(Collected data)
^^^^

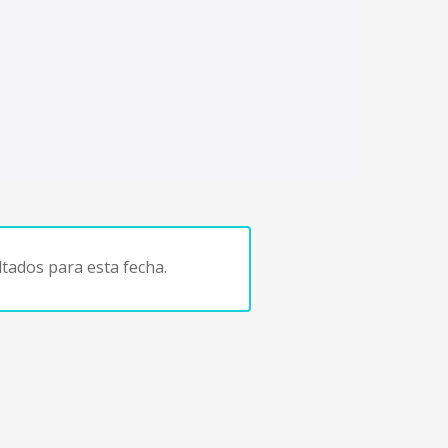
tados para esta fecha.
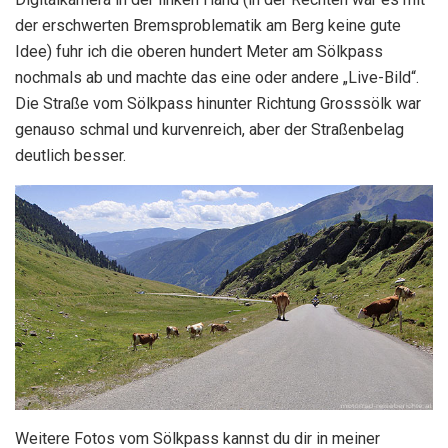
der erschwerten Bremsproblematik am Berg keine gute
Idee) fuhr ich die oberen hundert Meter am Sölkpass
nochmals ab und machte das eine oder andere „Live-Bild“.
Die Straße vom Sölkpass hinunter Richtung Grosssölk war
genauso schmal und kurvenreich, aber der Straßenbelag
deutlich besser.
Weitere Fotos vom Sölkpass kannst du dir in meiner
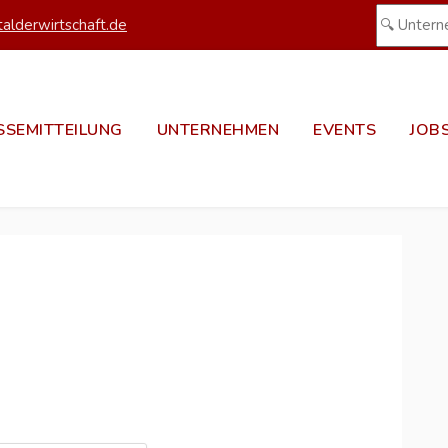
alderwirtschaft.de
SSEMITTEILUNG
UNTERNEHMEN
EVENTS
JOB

^^^^

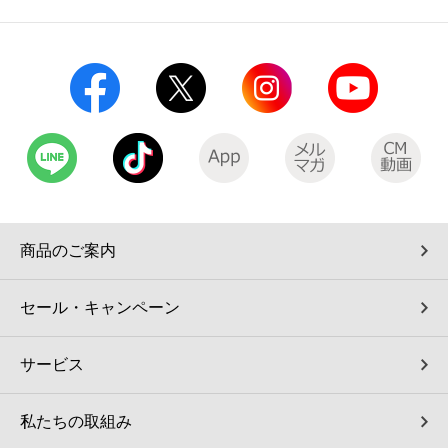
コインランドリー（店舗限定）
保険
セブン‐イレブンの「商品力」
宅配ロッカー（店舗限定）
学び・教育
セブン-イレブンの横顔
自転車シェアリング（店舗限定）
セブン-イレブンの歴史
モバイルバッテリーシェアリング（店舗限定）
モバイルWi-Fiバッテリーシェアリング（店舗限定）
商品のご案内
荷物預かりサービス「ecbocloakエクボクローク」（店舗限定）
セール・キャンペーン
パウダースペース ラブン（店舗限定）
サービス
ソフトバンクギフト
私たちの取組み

^^^^

In the entries above, find lines with "店舗限定" and copy each.

コインランドリー（店舗限定）
宅配ロッカー（店舗限定）
自転車シェアリング（店舗限定）
モバイルバッテリーシェアリング（店舗限定）
モバイルWi-Fiバッテリーシェアリング（店舗限定）
荷物預かりサービス「ecbocloakエクボクローク」（店舗限定）
パウダースペース ラブン（店舗限定）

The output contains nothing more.